Set-Up Considerations
For this application note, the following hardware and software are used:
A PC with Ubuntu 22.04.3 LTS
MathWorks MATLAB (R2022b or R2023a) with the 5G Toolbox
Note
Running the srsRAN-matlab testing suite requires a working copy of MATLAB and its 5G Toolbox
Installation
Assuming that srsRAN Project and MATLAB have both been downloaded and installed, the next step is to download srsRAN-matlab.
This can be done with the following command:
git clone https://github.com/srsran/srsRAN_matlab.git
Note
This tutorial assumes that srsRAN Project is installed in the users come directory.
Once it has been downloaded, the working directory for srsRAN-matlab should be added to MATLAB’s search path. This can be done from the MATLAB console with the following command:
cd ~/srsRAN_matlab
addpath .
To verify you have added srsRAN-matlab successfully to MATLAB’s search path, run the following command (again from the MATLAB console):
runtests('unitTests', Tag='matlab code')
If successful, the following output should be shown at the end of the console output:
ans =
1x94 TestResult array with properties:
Name
Passed
Failed
Incomplete
Duration
Details
Totals:
94 Passed, 0 Failed, 0 Incomplete.
42.2176 seconds testing time.
The PHY components of srsRAN Project are tested by feeding each component with vectors of input data and
comparing the resulting output with their expected values. In srsRAN Project, the test vectors for a
PHY component usually consist of a number of binary files with input and output data, and a single shared header file
that describes the test set-up and the content of the binary files. The binary files are packed in a single tarball.
For example, the test vectors of the channel estimator are provided by the files port_channel_estimator_test_data.h
and
port_channel_estimator_test_data.tar.gz
in ~/srsRAN_Project/tests/unittests/phy/upper/signal_processors
.
The files srs<ComponentName>Unittest.m
in the main directory of srsRAN-matlab
provide the classes for
generating such PHY input-output test vectors. This is done by leveraging MATLAB 5G Toolbox. These classes inherit from
the MATLAB matlab.unittest.TestCase
class, meaning all of the tools within MATLAB’s unit
testing framework can be used with them. To facilitate the generation of test vectors, a simplified interface
is provided with srsRAN-matlab.
To generate the test vectors for all PHY components the following code needs to be run from the MATLAB console:
runSRSRANUnittest('all', 'testvector')
This will generate a .h
and .tar.gz
file for each of the PHY components and place them in the folder ~/srsRAN_matlab/testvector_outputs
..
The test vectors for a single PHY component can also be generated.
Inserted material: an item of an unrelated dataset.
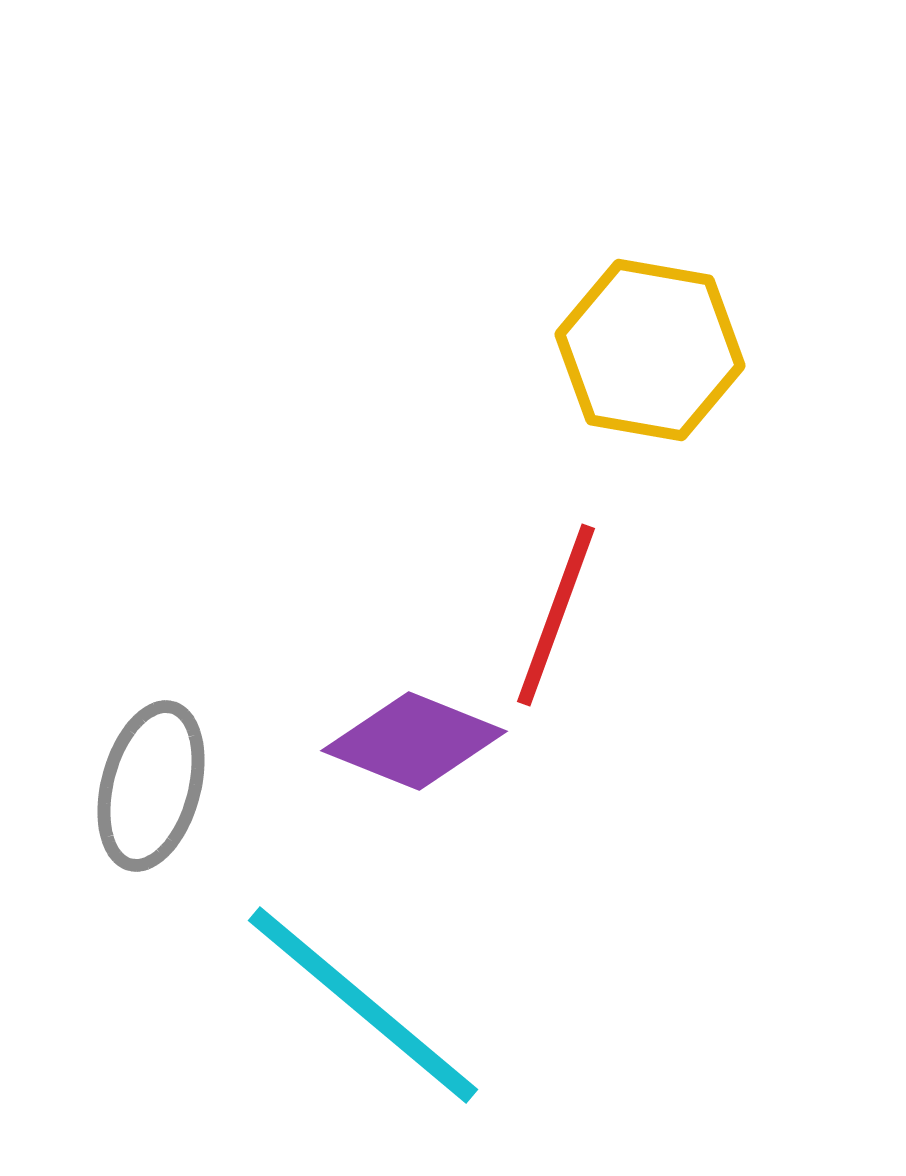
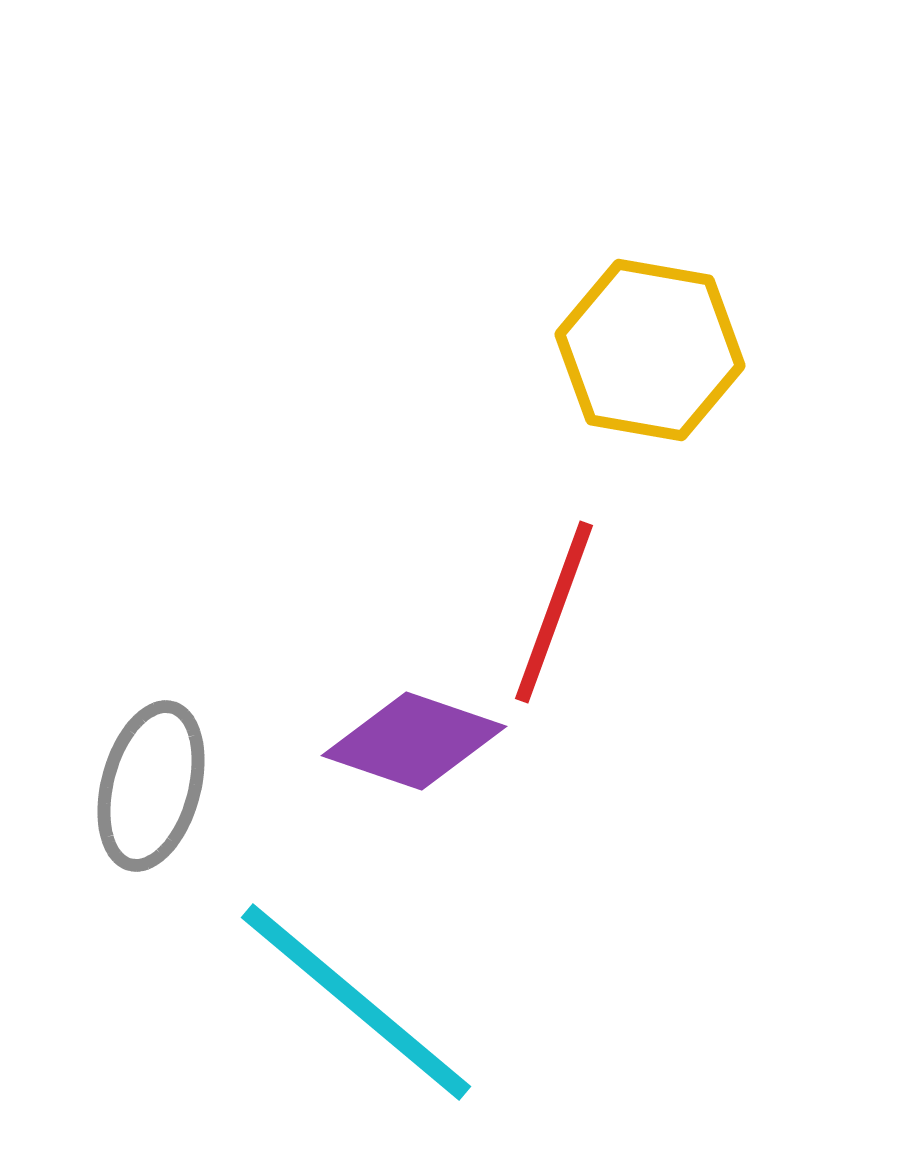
red line: moved 2 px left, 3 px up
purple diamond: rotated 3 degrees counterclockwise
cyan line: moved 7 px left, 3 px up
This is done by replacing all
with the name of the desired
component, as per its declaration in ~/srsRAN_Project/include/srsran/
. For example, the test vectors for the channel estimator,
whose interface is declared in ~/srsRAN_Project/include/srsran/phy/upper/signal_processors/port_channel_estimator.h
, can be
generated with the following command:
runSRSRANUnittest('port_channel_estimator', 'testvector')
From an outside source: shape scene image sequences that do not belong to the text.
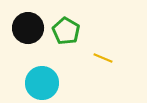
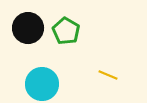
yellow line: moved 5 px right, 17 px down
cyan circle: moved 1 px down
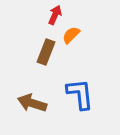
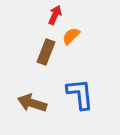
orange semicircle: moved 1 px down
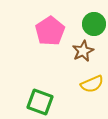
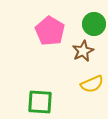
pink pentagon: rotated 8 degrees counterclockwise
green square: rotated 16 degrees counterclockwise
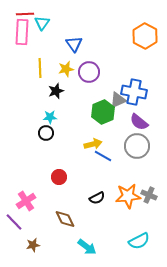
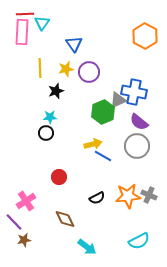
brown star: moved 9 px left, 5 px up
Once the test vectors have been generated, the pairs of .h
and tar.gz
files in the testvector_outputs
folder
can be transferred to the srsRAN Project folder with the MATLAB command:
srsTest.copySRStestvectors('testvector_outputs', '~/srsRAN_Project/')
This command will automatically copy all test vectors to the proper subdirectory inside ~/srsRAN_Project/tests/unittests/phy
.
By default, executing runSRSRANUnittest
will reproduce the same test vectors as the ones provided with
the srsRAN Project repository. To generate a random set of vectors, we simply need to add the RandomShuffle
option. This can be done with the following command:
runSRSRANUnittest('all', 'testvector', RandomShuffle=true)
srsRAN-matlab provides some tools to analyze the signal received by the srsRAN gNB and help debugging the uplink channels. These
can be found in apps/analyzers
. In this tutorial, we will focus on the analyzer for PUSCH transmissions; for the other
analyzers, which are very similar, please follow the instruction in their help text.
The following shows some of the other analyzer options:
% The Resource Grid analyzers only plots the energy map of a slot.
>> help srsResourceGridAnalyzer
% For analyzing PUCCH transmissions.
>> help srsPUCCHAnalyzer
% For analyzing PRACH transmissions.
>> help srsPRACHAnalyzer
To use the PUSCH analyzer, the gNB needs to be configured to collect IQ samples. This can be done with by adding the following to the gNB configuration file:
log:
filename: /tmp/gnb.log # save the log to a specified file
phy_level: debug # debug log level for PHY layer set to debug
phy_rx_symbols_filename: /tmp/iq.bin # save IQ samples to a specified file
The gNB can then be run as normal. The IQ samples will then be generated. This can be done with the following command:
sudo ./gnb -c config.yml
Note
The generated IQ samples will occupy a large amount of disk space. It is recommended to not run the gNB with this configuration for too long.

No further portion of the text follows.